I'm not filling out the 51 Things.
I'm not filling out the 51 Things because I know just what's going to happen when I do. It's a 20 minute exercise which will take me more than an hour because I don't know how to fill it out. Should I be honest? Should I be funny? Can I be both without sounding depressed and whiny?
I am depressed and whiny. The thing is, I don't want to be perceived that way, or at least, not unusually so. I don't like the reactions it generates, which are either eventual indifference ("oh look, Colin's whining again.") or sympathy (which makes me actually depressed). I'm fine. This is just who I am. Unfortunately, it doesn't translate well to any of these memes. When I revisit them months later, the honest answers always strike me as awkward, the funny answers strike me as not-all-that-clever-after-all, and the answers which were both honest and funny usually turn out, in retrospect, to be blatant lies.
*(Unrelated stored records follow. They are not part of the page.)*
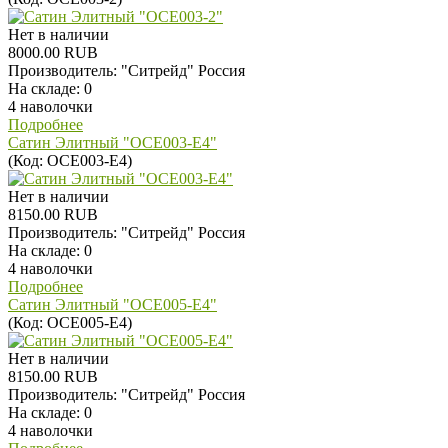
Нет в наличии
8000.00 RUB
Производитель:
"Ситрейд" Россия
На складе:
0
4 наволочки
Подробнее
Сатин Элитный "OCE003-E4"
(Код:
OCE003-E4
)
Нет в наличии
8150.00 RUB
Производитель:
"Ситрейд" Россия
На складе:
0
4 наволочки
Подробнее
Сатин Элитный "OCE005-E4"
(Код:
OCE005-E4
)
Нет в наличии
8150.00 RUB
Производитель:
"Ситрейд" Россия
На складе:
0
4 наволочки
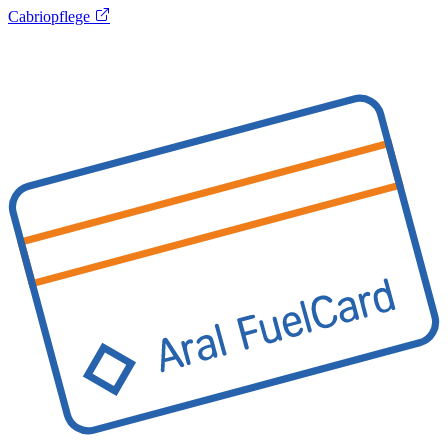
Cabriopflege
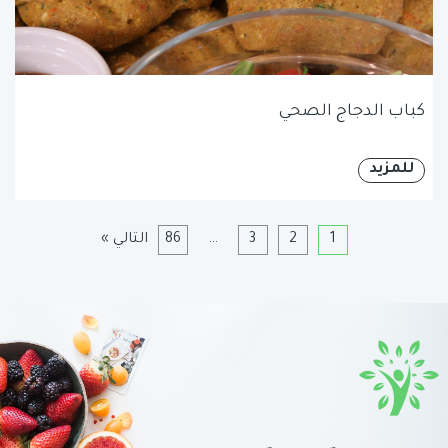
كباب الدجاج الصحي
للمزيد
1
2
3
…
86
التالي »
Anyway, I had made some good headway into the 51 Things when I gave up on it, and that's too bad because you missed some really good answers. You would have learned new things about me (my legitimate legal reason for refusing to get tattoos and piercings, f'rinstance (questions #30 and #48)), shaken your head at jokes that don't even remotely count as jokes (question #28: "Is cheese like the best food ever, or what?" Answer: "Yes, cheese is nearly identical to the best food ever."), and chuckled knowingly at H.P. Lovecraft in-jokes (question #32: "Favorite college football team?" Answer: "That would be either the Miskatonic University Fightin' Cephalopods (Go Pods!) or the Innsmouth Community College Sea Devils."). You would have read my brilliant etymological dissection of the word "horcrux" (short answer: it's the base of a Jewish hill), learned that the last person I hugged was probably mether, and wept bitter tears over the gorgeously extravagant fruit platter I was going to make for a social function on Monday, had I not been sick.
You would have, but you can't because I deleted my answers, which, frankly, were not as good as I'm making them out to be. It's not really your loss. At all.